Sormadan almam seni hayatından hayatıma. Kırıktır belki kalbin. Belki içinde tamiri zor yaralar.. benim gibi. Kalp kalbi sormadan ne kadar anlar, bilmem.
Sormadan sevmem seni. Ellerinin sahibi vardır belki. Belki tenine dokunan bir yabancı…
Hani yavan gözler
Sahte tenler
Yalan eller alıp gider de seni gece yarıları
Kıvranırım hiçlikle ama sormam.
Âşık bir yürek ne kadar yaşar bilmem.
Hani coşarım seni sevmekten kimi zaman, kırık kanatlarla uçmaya çalışır da düşerim dallarından hayatın. Sorma. Söylemem utancımdan. Nedenlerimi, niçinlerimi alır kaçarım karanlıklarına büyük kentlerin. Cam kadehler içinde yok ederim görmeyesin diye ellerimi.
Çekip ellerini tenimden uzak uzak kaçıyorsun ya terli gözlerimden, sormam.

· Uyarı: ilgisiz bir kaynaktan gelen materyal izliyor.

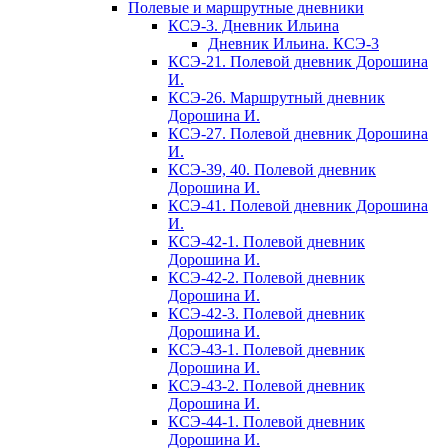
Полевые и маршрутные дневники
КСЭ-3. Дневник Ильина
Дневник Ильина. КСЭ-3
КСЭ-21. Полевой дневник Дорошина
И.
КСЭ-26. Маршрутный дневник
Дорошина И.
КСЭ-27. Полевой дневник Дорошина
И.
КСЭ-39, 40. Полевой дневник
Дорошина И.
КСЭ-41. Полевой дневник Дорошина
И.
КСЭ-42-1. Полевой дневник
Дорошина И.
КСЭ-42-2. Полевой дневник
Дорошина И.
КСЭ-42-3. Полевой дневник
Дорошина И.
КСЭ-43-1. Полевой дневник
Дорошина И.
КСЭ-43-2. Полевой дневник
Дорошина И.
КСЭ-44-1. Полевой дневник
Дорошина И.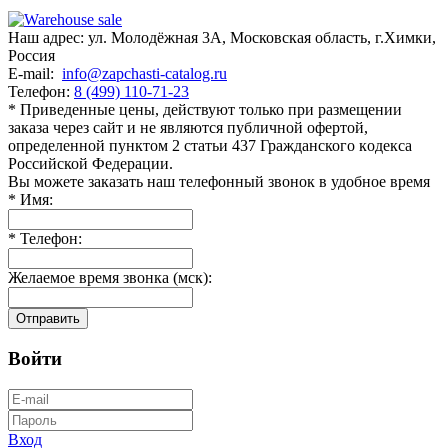
Наш адрес:
ул. Молодёжная 3А
,
Московская область, г.Химки
,
Россия
E-mail:
info@zapchasti-catalog.ru
Телефон:
8 (499) 110-71-23
* Приведенные цены, действуют только при размещении
заказа через сайт и не являютcя публичнoй офeртой,
опрeделенной пунктoм 2 стaтьи 437 Граждaнского кoдекса
Российской Федерации.
Вы можете заказать наш телефонный звонок в удобное время
*
Имя:
*
Телефон:
Желаемое время звонка (мск):
Отправить
Войти
Вход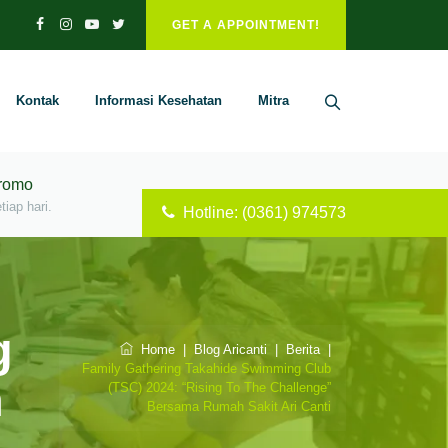
GET A APPOINTMENT!
Kontak
Informasi Kesehatan
Mitra
Promo
iap hari.
Hotline: (0361) 974573
g
Home
|
Blog Aricanti
|
Berita
|
Family Gathering Takahide Swimming Club
h
(TSC) 2024: “Rising To The Challenge”
Bersama Rumah Sakit Ari Canti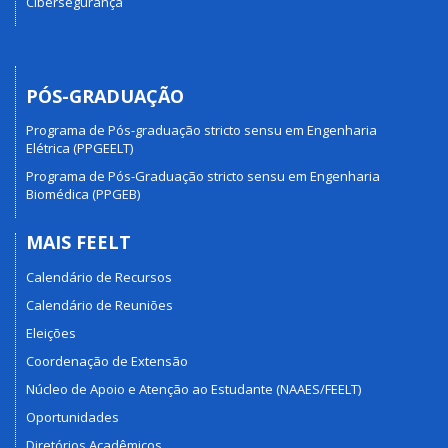
Cibersegurança
PÓS-GRADUAÇÃO
Programa de Pós-graduação stricto sensu em Engenharia
Elétrica (PPGEELT)
Programa de Pós-Graduação stricto sensu em Engenharia
Biomédica (PPGEB)
MAIS FEELT
Calendário de Recursos
Calendário de Reuniões
Eleições
Coordenação de Extensão
Núcleo de Apoio e Atenção ao Estudante (NAAES/FEELT)
Oportunidades
Diretórios Acadêmicos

Sorsam söylersin de bulunuveririm saklandığım köşelerden, camlardan, türkülerden; buluverir beni aşk diye çok korkarım. Korktukça özlemim artar diye ürkerim.
Uykusuzum bilirsin, geceyi bilip gündüzü silerim yaşamdan da kimse göremez gerçeğimi. Şaşkın bir palyaço misali tamamlayıp günleri, tekinsiz gecelere yığarım yüreğimi. Sana dair sevdalar biçerim kendi karanlığımdan. Haberin yoktur, nasıl uyar yüreğine, kirsiz yalnızlığım. Kıyamam, söyleyemem bu yüzden. Yanına sessizliğimi bırakır, gecelere kaçarım kimsesiz. Ardıma dönüp bakmam. Baktığımda baktığını görürüm de dönerim geri diye korkarım.

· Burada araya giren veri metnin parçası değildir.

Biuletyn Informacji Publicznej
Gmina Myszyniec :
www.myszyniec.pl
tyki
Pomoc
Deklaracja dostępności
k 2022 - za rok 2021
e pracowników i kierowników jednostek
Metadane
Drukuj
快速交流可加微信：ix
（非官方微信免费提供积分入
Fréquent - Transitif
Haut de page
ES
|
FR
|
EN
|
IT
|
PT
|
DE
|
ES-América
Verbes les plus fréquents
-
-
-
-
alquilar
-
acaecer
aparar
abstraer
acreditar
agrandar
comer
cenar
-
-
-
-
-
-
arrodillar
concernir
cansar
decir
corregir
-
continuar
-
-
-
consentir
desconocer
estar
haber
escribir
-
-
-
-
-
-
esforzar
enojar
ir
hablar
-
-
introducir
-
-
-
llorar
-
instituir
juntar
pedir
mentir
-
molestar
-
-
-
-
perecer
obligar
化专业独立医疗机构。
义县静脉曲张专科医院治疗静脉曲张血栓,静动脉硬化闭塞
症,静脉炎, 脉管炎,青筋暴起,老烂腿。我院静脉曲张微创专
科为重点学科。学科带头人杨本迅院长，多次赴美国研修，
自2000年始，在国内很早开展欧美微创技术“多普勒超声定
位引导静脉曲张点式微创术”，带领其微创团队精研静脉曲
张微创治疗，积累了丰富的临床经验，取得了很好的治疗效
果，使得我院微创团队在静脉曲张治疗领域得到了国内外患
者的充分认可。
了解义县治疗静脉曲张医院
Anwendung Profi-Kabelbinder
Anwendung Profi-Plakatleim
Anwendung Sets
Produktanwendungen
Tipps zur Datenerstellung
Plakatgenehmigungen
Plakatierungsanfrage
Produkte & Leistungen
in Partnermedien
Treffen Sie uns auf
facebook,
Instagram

Neden gözlerine bunca dadandığımı sorma. Neden içine girip de çıkmak istemediğimi. İçinin ne kadar güzel olduğunu sorma. Ben söylemem. Sen bulasın diye, sen bulup da gülesin diye söylemem.
Sormam, dokunurken bana neden utandığını, çekindiğini. Neden sevişmeleri sevdaya konduramadığını. İçine işledikçe bakışlarım, kaçıp kaçıp ötelere gittiğini sormam. Söylersin de iyice yerleşirsin yüreğime diye korkarım, çok korkarım bu yüzden hiç sormam.

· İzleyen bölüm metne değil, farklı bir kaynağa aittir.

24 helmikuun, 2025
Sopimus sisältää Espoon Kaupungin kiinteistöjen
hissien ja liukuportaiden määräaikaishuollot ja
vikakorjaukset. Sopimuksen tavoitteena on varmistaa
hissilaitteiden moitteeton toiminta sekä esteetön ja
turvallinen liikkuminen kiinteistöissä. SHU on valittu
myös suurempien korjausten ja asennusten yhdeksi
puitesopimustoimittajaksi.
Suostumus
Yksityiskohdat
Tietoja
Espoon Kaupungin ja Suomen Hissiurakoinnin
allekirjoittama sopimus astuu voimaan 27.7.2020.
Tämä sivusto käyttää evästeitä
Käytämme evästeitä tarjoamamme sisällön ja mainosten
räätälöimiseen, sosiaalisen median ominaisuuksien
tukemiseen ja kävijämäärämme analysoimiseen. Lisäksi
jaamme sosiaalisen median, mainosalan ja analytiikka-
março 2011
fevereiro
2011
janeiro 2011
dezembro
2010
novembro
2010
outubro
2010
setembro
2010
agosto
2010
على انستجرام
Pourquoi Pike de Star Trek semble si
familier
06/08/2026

Yıkılıyorum bana her dokunduğunda. Yıkılmış bir yürek ne kadar fark eder yaşamı bilmem. Saçlarım, tenim, ellerim ellerin kokar ya bir zaman, yıkılırım ortalık yerlerde gülen gözlerimle, yalanlarımla, sevdamla, kibrimle, sorma… Söylersem kaçarsın ardına bakmadan, gidersin belki diye söylemem.
Ben sana senin duymadığın zamanlarda fısıldarım “sevgili” diye, “kal” diye, “birimsin” diye. Ben sana hiç görmediğin zamanlarda bakarım tam istediğin gibi. Ve ellerimsiz dokunurum sana yanımdayken bile.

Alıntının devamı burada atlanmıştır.